### Document layout analysis data
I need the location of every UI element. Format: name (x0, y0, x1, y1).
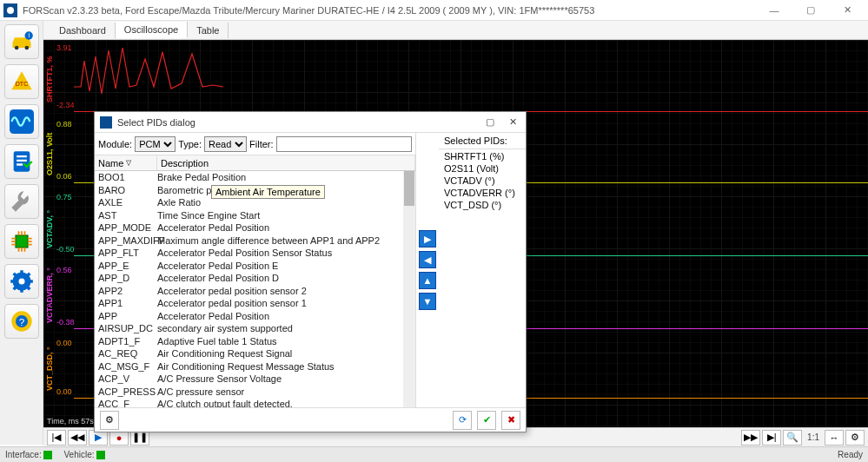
pid-row[interactable]: AIRSUP_DCsecondary air system supported (95, 322, 415, 335)
pid-row[interactable]: APP_FLTAccelerator Pedal Position Sensor… (95, 247, 415, 260)
ch5-lo: 0.00 (56, 387, 72, 396)
pid-row[interactable]: APP2Accelerator pedal position sensor 2 (95, 285, 415, 298)
pid-row[interactable]: APP_DAccelerator Pedal Position D (95, 272, 415, 285)
dialog-titlebar[interactable]: Select PIDs dialog ▢ ✕ (95, 112, 526, 133)
ch4-hi: 0.56 (56, 266, 72, 274)
dialog-close[interactable]: ✕ (505, 115, 520, 130)
settings-button[interactable]: ⚙ (845, 430, 865, 446)
window-titlebar: FORScan v2.3.23 beta, Ford Escape/Mazda … (0, 0, 868, 21)
selected-pids-panel: Selected PIDs: SHRTFT1 (%)O2S11 (Volt)VC… (439, 133, 526, 407)
tooltip: Ambient Air Temperature (211, 185, 325, 199)
seek-back[interactable]: ◀◀ (68, 430, 87, 446)
available-pids-panel: Module: PCM Type: Read Filter: Name ▽ De… (95, 133, 416, 407)
type-label: Type: (178, 139, 202, 149)
view-tabs: Dashboard Oscilloscope Table (0, 21, 868, 40)
type-select[interactable]: Read (204, 136, 247, 152)
dialog-ok[interactable]: ✔ (477, 411, 496, 430)
ch2-lo: 0.06 (56, 172, 72, 181)
pid-row[interactable]: APP_MAXDIFFMaximum angle difference betw… (95, 234, 415, 248)
tool-tests[interactable] (4, 144, 39, 179)
ch1-lo: -2.34 (56, 101, 75, 109)
tool-settings[interactable] (4, 264, 39, 299)
selected-item[interactable]: VCTADVERR (°) (444, 188, 520, 200)
tool-dtc[interactable]: DTC (4, 64, 39, 99)
selected-item[interactable]: O2S11 (Volt) (444, 163, 520, 175)
svg-text:?: ? (18, 316, 24, 327)
selected-header: Selected PIDs: (439, 133, 526, 149)
pid-row[interactable]: APP1Accelerator pedal position sensor 1 (95, 297, 415, 310)
pid-scrollbar[interactable] (403, 171, 415, 407)
filter-input[interactable] (276, 136, 412, 152)
move-down[interactable]: ▼ (419, 293, 436, 310)
selected-list[interactable]: SHRTFT1 (%)O2S11 (Volt)VCTADV (°)VCTADVE… (439, 149, 526, 407)
ch4-lo: -0.38 (56, 318, 75, 327)
move-left[interactable]: ◀ (419, 251, 436, 268)
ch2-hi: 0.88 (56, 120, 72, 129)
pid-row[interactable]: APPAccelerator Pedal Position (95, 310, 415, 323)
ch1-trace (74, 43, 248, 109)
pid-row[interactable]: ACC_FA/C clutch output fault detected. (95, 398, 415, 407)
status-vehicle: Vehicle: (63, 450, 108, 459)
zoom-ratio: 1:1 (804, 432, 823, 442)
tool-chip[interactable] (4, 224, 39, 259)
ch3-hi: 0.75 (56, 193, 72, 201)
seek-start[interactable]: |◀ (47, 430, 66, 446)
pid-row[interactable]: APP_EAccelerator Pedal Position E (95, 260, 415, 273)
svg-rect-7 (10, 109, 34, 134)
window-close[interactable]: ✕ (830, 1, 865, 20)
ch3-label: VCTADV, ° (45, 210, 54, 248)
dialog-refresh[interactable]: ⟳ (453, 411, 472, 430)
pid-row[interactable]: ADPT1_FAdaptive Fuel table 1 Status (95, 335, 415, 348)
tool-oscilloscope[interactable] (4, 104, 39, 139)
selected-item[interactable]: VCT_DSD (°) (444, 200, 520, 212)
tab-dashboard[interactable]: Dashboard (50, 23, 116, 38)
pid-row[interactable]: ACP_VA/C Pressure Sensor Voltage (95, 373, 415, 386)
tool-help[interactable]: ? (4, 304, 39, 339)
status-bar: Interface: Vehicle: Ready (0, 446, 868, 462)
seek-end[interactable]: ▶| (762, 430, 781, 446)
tool-service[interactable] (4, 184, 39, 219)
seek-fwd[interactable]: ▶▶ (741, 430, 760, 446)
selected-item[interactable]: VCTADV (°) (444, 175, 520, 188)
ch1-hi: 3.91 (56, 43, 72, 52)
ch5-label: VCT_DSD, ° (45, 346, 54, 391)
zoom-fit[interactable]: ↔ (825, 430, 844, 446)
pid-row[interactable]: AC_MSG_FAir Conditioning Request Message… (95, 360, 415, 373)
svg-point-11 (18, 279, 24, 285)
svg-point-1 (7, 7, 14, 14)
move-buttons: ▶ ◀ ▲ ▼ (416, 133, 439, 407)
selected-item[interactable]: SHRTFT1 (%) (444, 151, 520, 163)
pid-row[interactable]: APP_MODEAccelerator Pedal Position (95, 221, 415, 234)
window-maximize[interactable]: ▢ (793, 1, 828, 20)
svg-point-2 (14, 46, 18, 50)
tool-vehicle-info[interactable]: i (4, 24, 39, 59)
ch5-hi: 0.00 (56, 339, 72, 347)
status-interface: Interface: (5, 450, 55, 459)
move-up[interactable]: ▲ (419, 272, 436, 289)
ch2-label: O2S11, Volt (45, 133, 54, 175)
status-ready: Ready (838, 450, 863, 459)
dialog-maximize[interactable]: ▢ (482, 115, 498, 130)
pid-row[interactable]: ACP_PRESSA/C pressure sensor (95, 386, 415, 399)
module-label: Module: (98, 139, 132, 149)
dialog-footer: ⚙ ⟳ ✔ ✖ (95, 407, 526, 432)
tab-oscilloscope[interactable]: Oscilloscope (116, 22, 188, 38)
dialog-icon (100, 116, 112, 129)
select-pids-dialog: Select PIDs dialog ▢ ✕ Module: PCM Type:… (94, 111, 527, 432)
left-toolbar: i DTC ? (0, 21, 43, 445)
pid-row[interactable]: AC_REQAir Conditioning Request Signal (95, 347, 415, 360)
col-name[interactable]: Name ▽ (95, 155, 157, 170)
pid-list[interactable]: BOO1Brake Pedal PositionBAROBarometric p… (95, 171, 415, 407)
col-description[interactable]: Description (157, 155, 415, 170)
module-select[interactable]: PCM (135, 136, 176, 152)
pid-row[interactable]: BOO1Brake Pedal Position (95, 171, 415, 184)
tab-table[interactable]: Table (188, 23, 229, 38)
window-minimize[interactable]: — (757, 1, 792, 20)
ch3-lo: -0.50 (56, 245, 75, 254)
pid-row[interactable]: ASTTime Since Engine Start (95, 209, 415, 222)
app-icon (3, 3, 17, 17)
dialog-cancel[interactable]: ✖ (501, 411, 520, 430)
move-right[interactable]: ▶ (419, 230, 436, 248)
zoom-tool[interactable]: 🔍 (783, 430, 802, 446)
dialog-settings[interactable]: ⚙ (100, 411, 119, 430)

### What is being asked
An exact, image-free transcription of all the records above is needed.

### Solution
I need the location of every UI element. Format: name (x0, y0, x1, y1).
pid-row[interactable]: AIRSUP_DCsecondary air system supported (95, 322, 415, 335)
pid-row[interactable]: APP_FLTAccelerator Pedal Position Sensor… (95, 247, 415, 260)
ch5-lo: 0.00 (56, 387, 72, 396)
pid-row[interactable]: APP2Accelerator pedal position sensor 2 (95, 285, 415, 298)
pid-row[interactable]: APP_DAccelerator Pedal Position D (95, 272, 415, 285)
dialog-titlebar[interactable]: Select PIDs dialog ▢ ✕ (95, 112, 526, 133)
ch4-hi: 0.56 (56, 266, 72, 274)
dialog-close[interactable]: ✕ (505, 115, 520, 130)
settings-button[interactable]: ⚙ (845, 430, 865, 446)
window-titlebar: FORScan v2.3.23 beta, Ford Escape/Mazda … (0, 0, 868, 21)
selected-pids-panel: Selected PIDs: SHRTFT1 (%)O2S11 (Volt)VC… (439, 133, 526, 407)
tooltip: Ambient Air Temperature (211, 185, 325, 199)
seek-back[interactable]: ◀◀ (68, 430, 87, 446)
available-pids-panel: Module: PCM Type: Read Filter: Name ▽ De… (95, 133, 416, 407)
type-label: Type: (178, 139, 202, 149)
view-tabs: Dashboard Oscilloscope Table (0, 21, 868, 40)
type-select[interactable]: Read (204, 136, 247, 152)
dialog-ok[interactable]: ✔ (477, 411, 496, 430)
ch2-lo: 0.06 (56, 172, 72, 181)
pid-row[interactable]: APP_MAXDIFFMaximum angle difference betw… (95, 234, 415, 248)
tool-tests[interactable] (4, 144, 39, 179)
ch1-lo: -2.34 (56, 101, 75, 109)
tool-settings[interactable] (4, 264, 39, 299)
selected-item[interactable]: VCTADVERR (°) (444, 188, 520, 200)
tool-dtc[interactable]: DTC (4, 64, 39, 99)
selected-item[interactable]: O2S11 (Volt) (444, 163, 520, 175)
svg-text:?: ? (18, 316, 24, 327)
selected-header: Selected PIDs: (439, 133, 526, 149)
pid-row[interactable]: APP1Accelerator pedal position sensor 1 (95, 297, 415, 310)
pid-scrollbar[interactable] (403, 171, 415, 407)
filter-input[interactable] (276, 136, 412, 152)
move-down[interactable]: ▼ (419, 293, 436, 310)
selected-list[interactable]: SHRTFT1 (%)O2S11 (Volt)VCTADV (°)VCTADVE… (439, 149, 526, 407)
ch4-lo: -0.38 (56, 318, 75, 327)
move-left[interactable]: ◀ (419, 251, 436, 268)
ch2-hi: 0.88 (56, 120, 72, 129)
pid-row[interactable]: APPAccelerator Pedal Position (95, 310, 415, 323)
ch1-trace (74, 43, 248, 109)
pid-row[interactable]: ACC_FA/C clutch output fault detected. (95, 398, 415, 407)
status-vehicle: Vehicle: (63, 450, 108, 459)
zoom-ratio: 1:1 (804, 432, 823, 442)
tool-chip[interactable] (4, 224, 39, 259)
ch3-hi: 0.75 (56, 193, 72, 201)
seek-start[interactable]: |◀ (47, 430, 66, 446)
pid-row[interactable]: APP_EAccelerator Pedal Position E (95, 260, 415, 273)
svg-rect-7 (10, 109, 34, 134)
window-close[interactable]: ✕ (830, 1, 865, 20)
ch3-label: VCTADV, ° (45, 210, 54, 248)
dialog-refresh[interactable]: ⟳ (453, 411, 472, 430)
pid-row[interactable]: ADPT1_FAdaptive Fuel table 1 Status (95, 335, 415, 348)
tool-oscilloscope[interactable] (4, 104, 39, 139)
selected-item[interactable]: VCT_DSD (°) (444, 200, 520, 212)
tab-dashboard[interactable]: Dashboard (50, 23, 116, 38)
pid-row[interactable]: ACP_VA/C Pressure Sensor Voltage (95, 373, 415, 386)
tool-help[interactable]: ? (4, 304, 39, 339)
status-bar: Interface: Vehicle: Ready (0, 446, 868, 462)
seek-end[interactable]: ▶| (762, 430, 781, 446)
tool-service[interactable] (4, 184, 39, 219)
seek-fwd[interactable]: ▶▶ (741, 430, 760, 446)
selected-item[interactable]: VCTADV (°) (444, 175, 520, 188)
ch1-hi: 3.91 (56, 43, 72, 52)
ch5-label: VCT_DSD, ° (45, 346, 54, 391)
zoom-fit[interactable]: ↔ (825, 430, 844, 446)
pid-row[interactable]: AC_MSG_FAir Conditioning Request Message… (95, 360, 415, 373)
svg-point-11 (18, 279, 24, 285)
svg-point-1 (7, 7, 14, 14)
move-buttons: ▶ ◀ ▲ ▼ (416, 133, 439, 407)
selected-item[interactable]: SHRTFT1 (%) (444, 151, 520, 163)
pid-row[interactable]: APP_MODEAccelerator Pedal Position (95, 221, 415, 234)
window-maximize[interactable]: ▢ (793, 1, 828, 20)
svg-point-2 (14, 46, 18, 50)
tool-vehicle-info[interactable]: i (4, 24, 39, 59)
ch5-hi: 0.00 (56, 339, 72, 347)
status-interface: Interface: (5, 450, 55, 459)
move-up[interactable]: ▲ (419, 272, 436, 289)
ch2-label: O2S11, Volt (45, 133, 54, 175)
status-ready: Ready (838, 450, 863, 459)
dialog-maximize[interactable]: ▢ (482, 115, 498, 130)
pid-row[interactable]: ACP_PRESSA/C pressure sensor (95, 386, 415, 399)
module-label: Module: (98, 139, 132, 149)
dialog-footer: ⚙ ⟳ ✔ ✖ (95, 407, 526, 432)
tab-oscilloscope[interactable]: Oscilloscope (116, 22, 188, 38)
dialog-icon (100, 116, 112, 129)
select-pids-dialog: Select PIDs dialog ▢ ✕ Module: PCM Type:… (94, 111, 527, 432)
left-toolbar: i DTC ? (0, 21, 43, 445)
pid-row[interactable]: AC_REQAir Conditioning Request Signal (95, 347, 415, 360)
col-name[interactable]: Name ▽ (95, 155, 157, 170)
pid-list[interactable]: BOO1Brake Pedal PositionBAROBarometric p… (95, 171, 415, 407)
col-description[interactable]: Description (157, 155, 415, 170)
module-select[interactable]: PCM (135, 136, 176, 152)
pid-row[interactable]: BOO1Brake Pedal Position (95, 171, 415, 184)
tab-table[interactable]: Table (188, 23, 229, 38)
window-minimize[interactable]: — (757, 1, 792, 20)
ch3-lo: -0.50 (56, 245, 75, 254)
pid-row[interactable]: ASTTime Since Engine Start (95, 209, 415, 222)
app-icon (3, 3, 17, 17)
dialog-cancel[interactable]: ✖ (501, 411, 520, 430)
move-right[interactable]: ▶ (419, 230, 436, 248)
zoom-tool[interactable]: 🔍 (783, 430, 802, 446)
dialog-settings[interactable]: ⚙ (100, 411, 119, 430)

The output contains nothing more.